Iran resumes uranium conversion activities

Iran resumed uranium conversion activities today at a nuclear facility – a step that Europeans and the US warned would prompt them to seek UN sanctions against Tehran.

Iran resumed uranium conversion activities today at a nuclear facility – a step that Europeans and the US warned would prompt them to seek UN sanctions against Tehran.

Work resumed at the Isfahan conversion facility quickly after inspectors from the UN nuclear watchdog finished installing surveillance equipment there and seals on equipment were removed.

Iran had suspended work at the plant and its other nuclear facilities in November to avoid UN sanctions and as a gesture in negotiations with the Europeans.

The resumption escalates a confrontation between Iran and the West over its nuclear programme, which the Europeans have been trying to convince the Iranians to sharply limit. But Iran on Saturday rejected European proposals for it to curtail the program in return for economic incentives.

The International Atomic Energy Agency’s 35-nation board of governors holds an emergency session tomorrow to consider whether to refer Iran to the UN Security Council, which could impose economic sanctions. Germany, France and the US have said they would likely recommend doing so if work at Isfahan resumes.

The US accuses Iran of seeking to develop nuclear weapons, while Iran insists its programme aims only to produce electricity. But Iran has insisted it has the right to develop the entire fuel cycle – from raw uranium to the fuel for a reactor.
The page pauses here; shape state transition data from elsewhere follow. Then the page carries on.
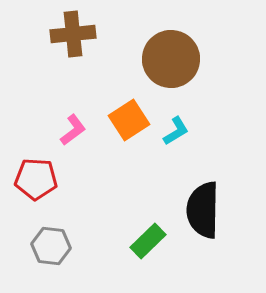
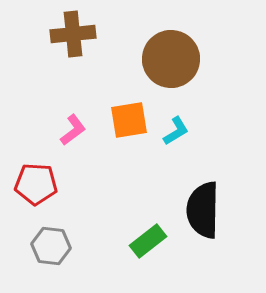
orange square: rotated 24 degrees clockwise
red pentagon: moved 5 px down
green rectangle: rotated 6 degrees clockwise
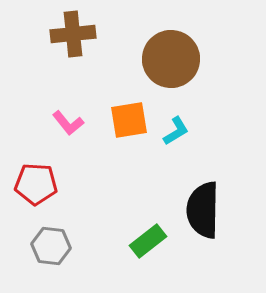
pink L-shape: moved 5 px left, 7 px up; rotated 88 degrees clockwise
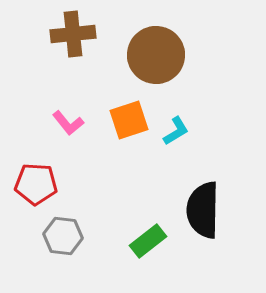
brown circle: moved 15 px left, 4 px up
orange square: rotated 9 degrees counterclockwise
gray hexagon: moved 12 px right, 10 px up
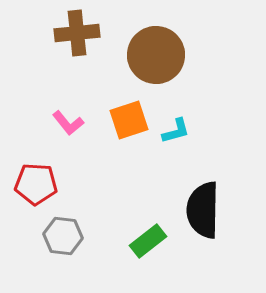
brown cross: moved 4 px right, 1 px up
cyan L-shape: rotated 16 degrees clockwise
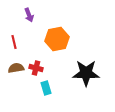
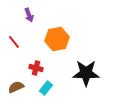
red line: rotated 24 degrees counterclockwise
brown semicircle: moved 19 px down; rotated 14 degrees counterclockwise
cyan rectangle: rotated 56 degrees clockwise
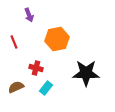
red line: rotated 16 degrees clockwise
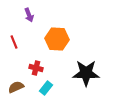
orange hexagon: rotated 15 degrees clockwise
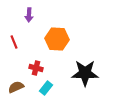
purple arrow: rotated 24 degrees clockwise
black star: moved 1 px left
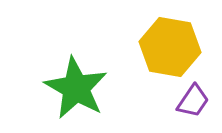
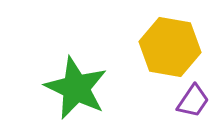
green star: rotated 4 degrees counterclockwise
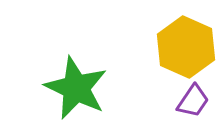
yellow hexagon: moved 16 px right; rotated 14 degrees clockwise
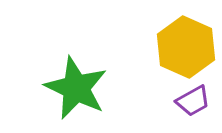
purple trapezoid: rotated 27 degrees clockwise
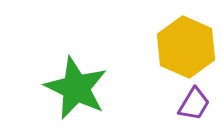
purple trapezoid: moved 1 px right, 3 px down; rotated 30 degrees counterclockwise
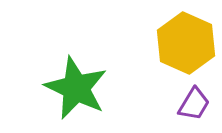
yellow hexagon: moved 4 px up
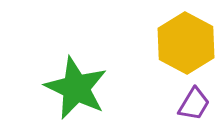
yellow hexagon: rotated 4 degrees clockwise
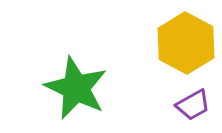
purple trapezoid: moved 1 px left, 1 px down; rotated 30 degrees clockwise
Europe fears that if Iran can develop fuel on its own, it will also secretly produce material for a bomb.

The Conversion Facility, 10 miles southeast of the historical city of Isfahan, carried out an early stage of the fuel cycle, turning raw uranium, known as yellowcake, into UF-6 gas, the feedstock for enrichment.
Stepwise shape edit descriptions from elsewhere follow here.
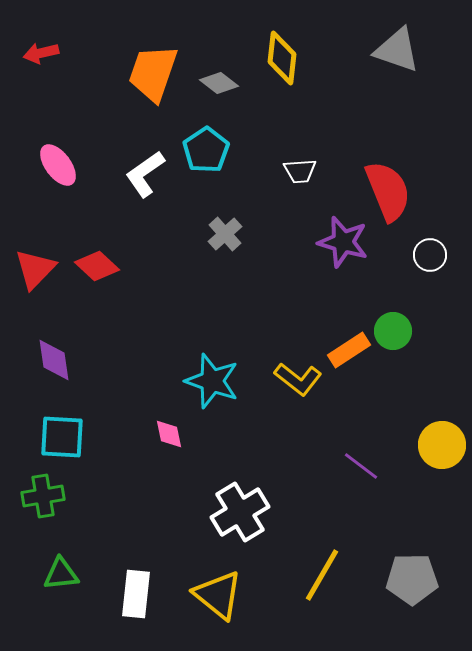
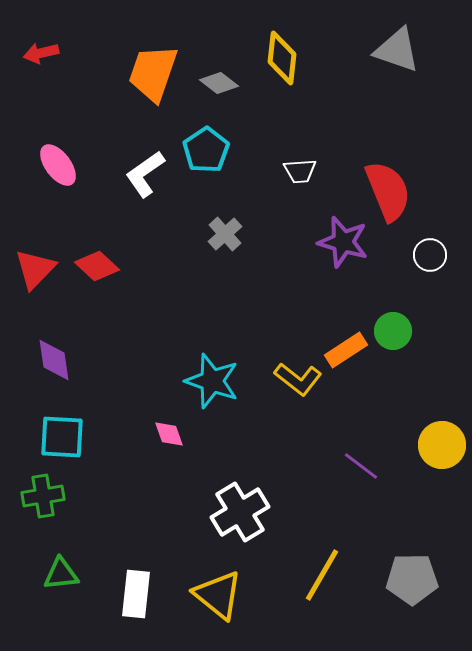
orange rectangle: moved 3 px left
pink diamond: rotated 8 degrees counterclockwise
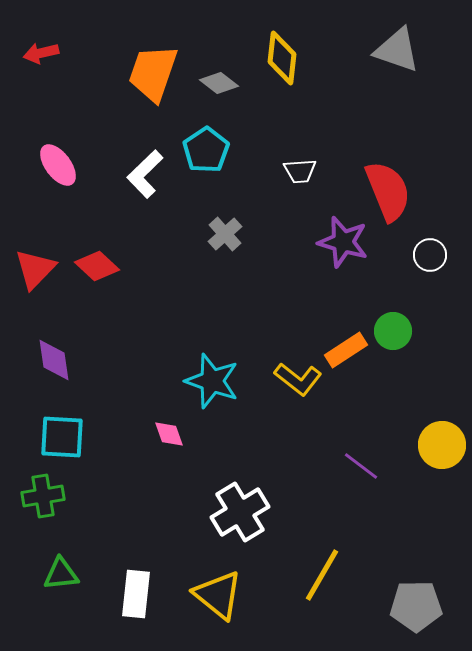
white L-shape: rotated 9 degrees counterclockwise
gray pentagon: moved 4 px right, 27 px down
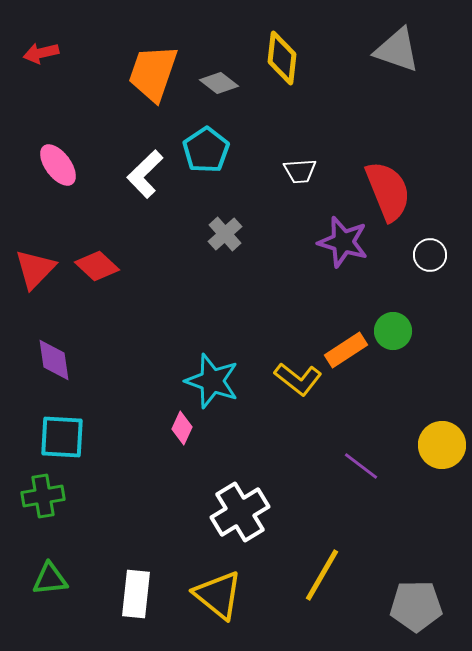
pink diamond: moved 13 px right, 6 px up; rotated 44 degrees clockwise
green triangle: moved 11 px left, 5 px down
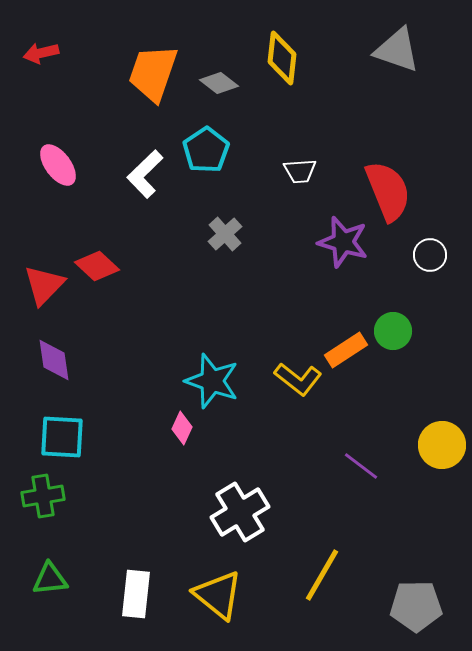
red triangle: moved 9 px right, 16 px down
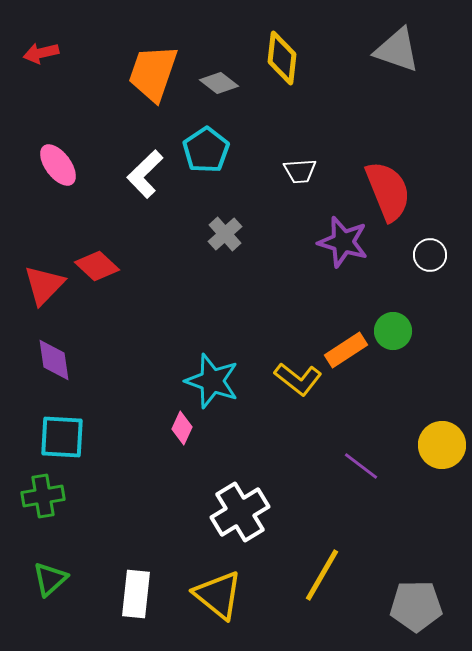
green triangle: rotated 36 degrees counterclockwise
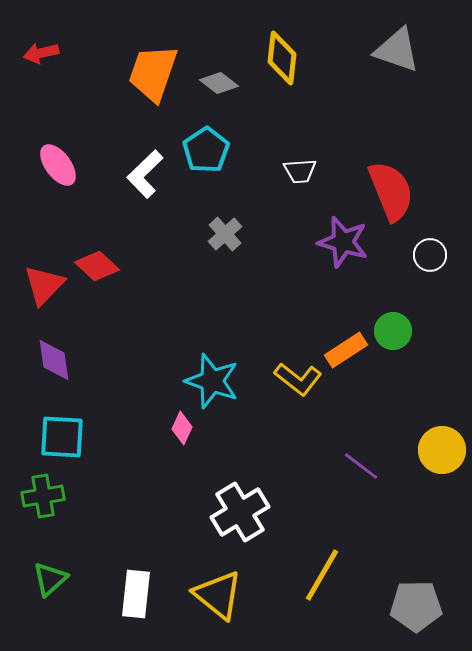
red semicircle: moved 3 px right
yellow circle: moved 5 px down
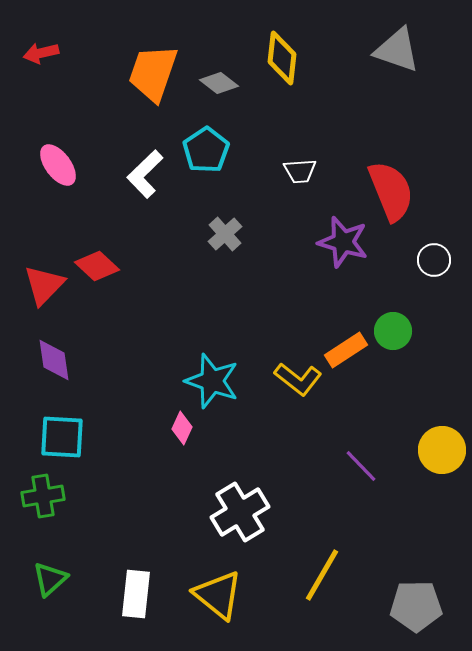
white circle: moved 4 px right, 5 px down
purple line: rotated 9 degrees clockwise
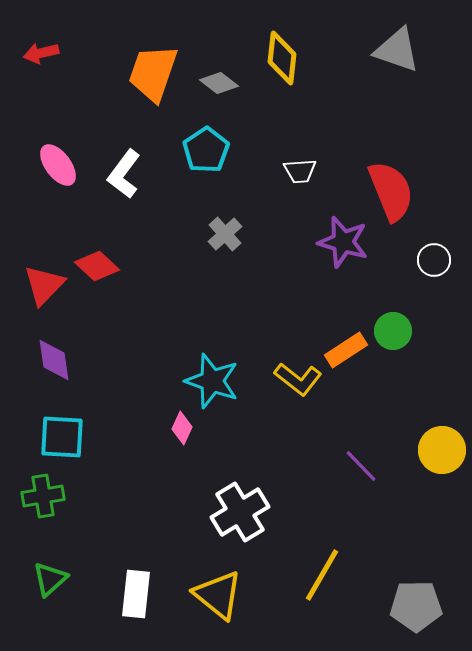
white L-shape: moved 21 px left; rotated 9 degrees counterclockwise
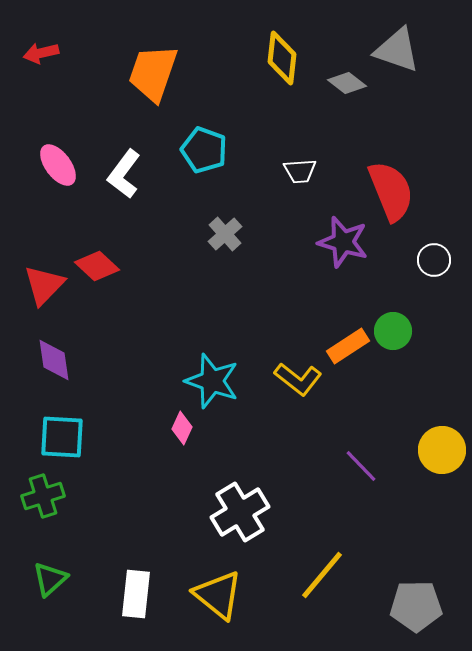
gray diamond: moved 128 px right
cyan pentagon: moved 2 px left; rotated 18 degrees counterclockwise
orange rectangle: moved 2 px right, 4 px up
green cross: rotated 9 degrees counterclockwise
yellow line: rotated 10 degrees clockwise
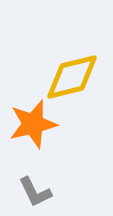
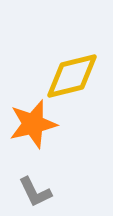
yellow diamond: moved 1 px up
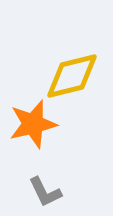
gray L-shape: moved 10 px right
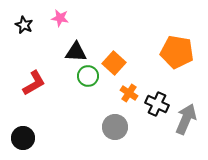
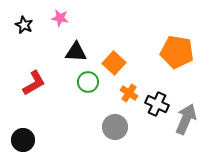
green circle: moved 6 px down
black circle: moved 2 px down
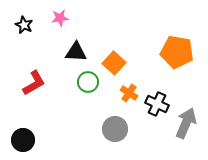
pink star: rotated 18 degrees counterclockwise
gray arrow: moved 4 px down
gray circle: moved 2 px down
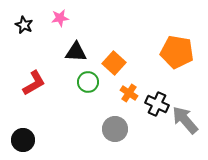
gray arrow: moved 1 px left, 3 px up; rotated 64 degrees counterclockwise
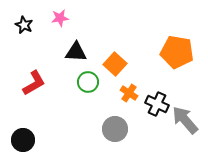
orange square: moved 1 px right, 1 px down
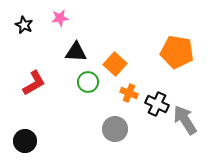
orange cross: rotated 12 degrees counterclockwise
gray arrow: rotated 8 degrees clockwise
black circle: moved 2 px right, 1 px down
In the next stage of the process – which Iran has said it will not resume for the time being – the gas is fed in centrifuges for enrichment. Uranium enriched to a low level is used to produce nuclear fuel and further enrichment makes it suitable for use in atomic bomb.

The official Islamic Republic News Agency announced that the Isfahan plant resumed work today, with uranium ore “taken into a special room for injection, sampling and other reprocessing activities.” It said the plant will soon start turning yellowcake into UF-4, a preliminary stage before UF-6.
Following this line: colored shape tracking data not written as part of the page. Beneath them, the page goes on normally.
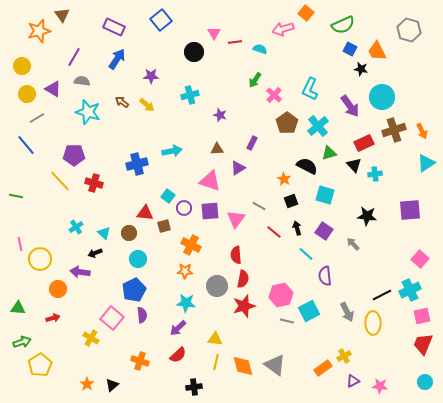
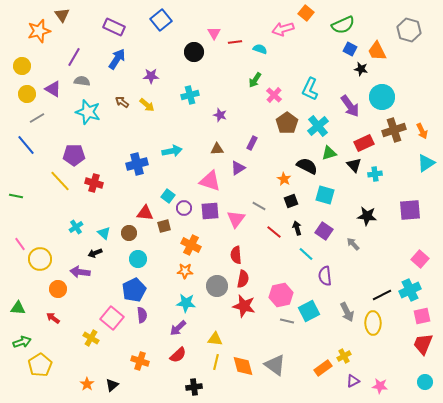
pink line at (20, 244): rotated 24 degrees counterclockwise
red star at (244, 306): rotated 30 degrees clockwise
red arrow at (53, 318): rotated 128 degrees counterclockwise
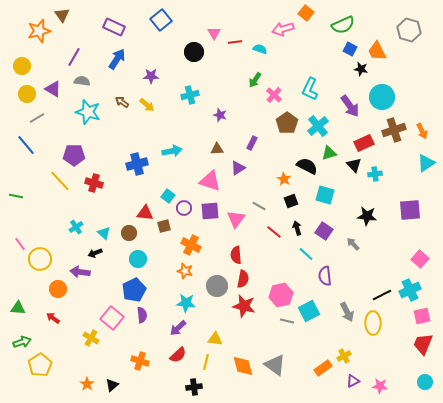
orange star at (185, 271): rotated 14 degrees clockwise
yellow line at (216, 362): moved 10 px left
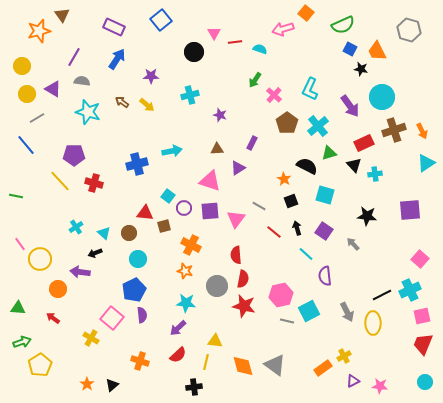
yellow triangle at (215, 339): moved 2 px down
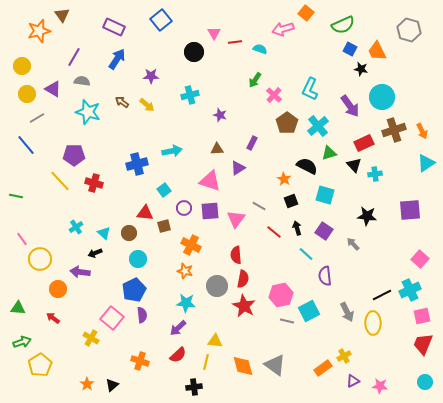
cyan square at (168, 196): moved 4 px left, 6 px up; rotated 16 degrees clockwise
pink line at (20, 244): moved 2 px right, 5 px up
red star at (244, 306): rotated 15 degrees clockwise
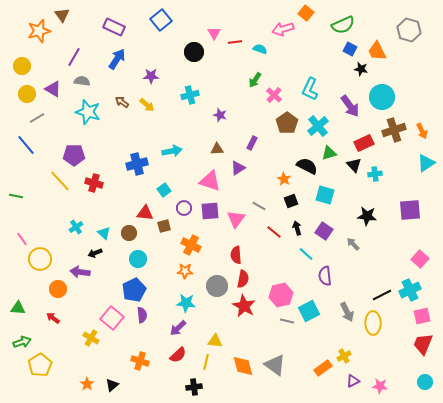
orange star at (185, 271): rotated 14 degrees counterclockwise
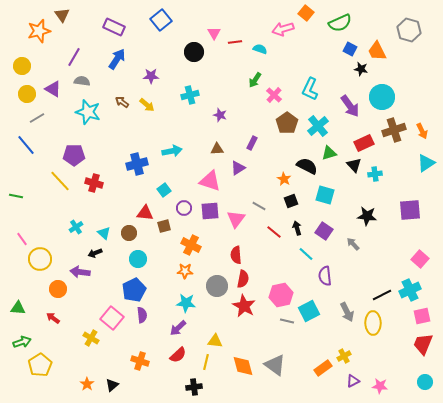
green semicircle at (343, 25): moved 3 px left, 2 px up
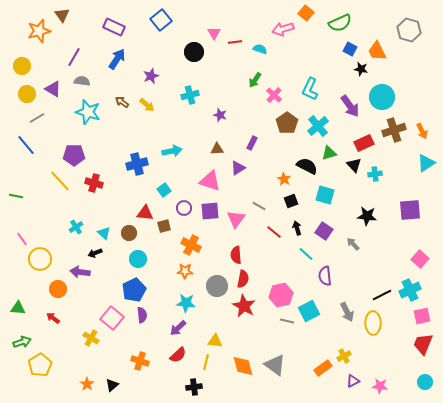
purple star at (151, 76): rotated 21 degrees counterclockwise
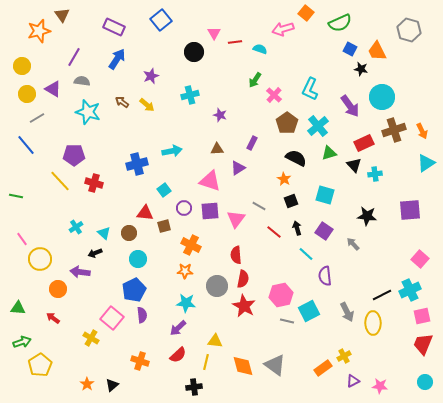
black semicircle at (307, 166): moved 11 px left, 8 px up
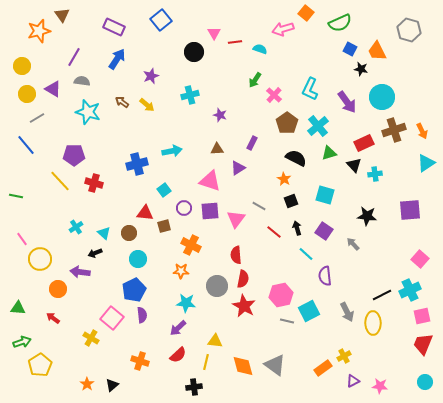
purple arrow at (350, 106): moved 3 px left, 4 px up
orange star at (185, 271): moved 4 px left
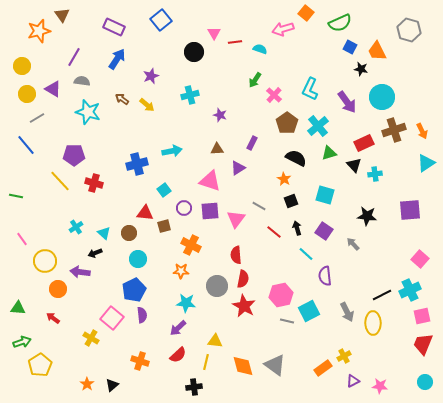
blue square at (350, 49): moved 2 px up
brown arrow at (122, 102): moved 3 px up
yellow circle at (40, 259): moved 5 px right, 2 px down
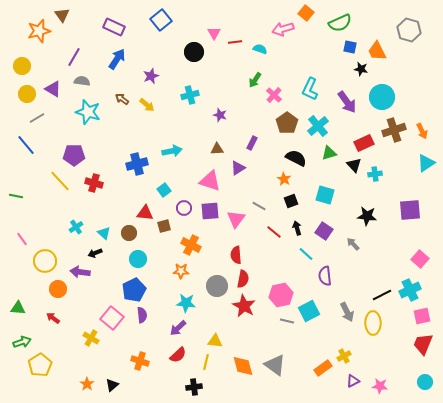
blue square at (350, 47): rotated 16 degrees counterclockwise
IAEA inspectors will remove seals from the unit where UF-4 is turned into UF-6 in the next few days, bringing the facility into full work, the television said.

Before the suspension of work at the plant, Iran converted some 37 tons of yellowcake into UF-4. Experts say that amount of yellowcake could yield more than 200lbs of weapons-grade uranium, enough to make five crude nuclear weapons.

The Uranium Conversion Facility in Isfahan and the uranium enrichment plant in Natanz, also central Iran, house the heart of Iran’s nuclear programme.

Iran says suspension of all its nuclear activities has harmed its technological advancement and left hundreds of scientists without work. Iran’s nuclear programme has also turned into a matter of national pride for both reformers and hardliners within Iran’s ruling Islamic establishment.

On Saturday, Iran rejected the European proposals, saying the offer failed to recognise Iran’s right to enrich uranium, a right given under the Nuclear Non-proliferation Treaty.

Under the proposals, Iran would agree not to resume enrichment or other related activities and in return Europe would ensure it a supply of fuel for nuclear reactors, technical help in building nuclear facilities and other economic incentives.

Ali Agha Mohammadi, spokesman of the Supreme National Security Council, the country’s top security decision-making body, told IRNA that Britain, Germany and France will officially be notified of Iran’s rejection of the European proposals later today.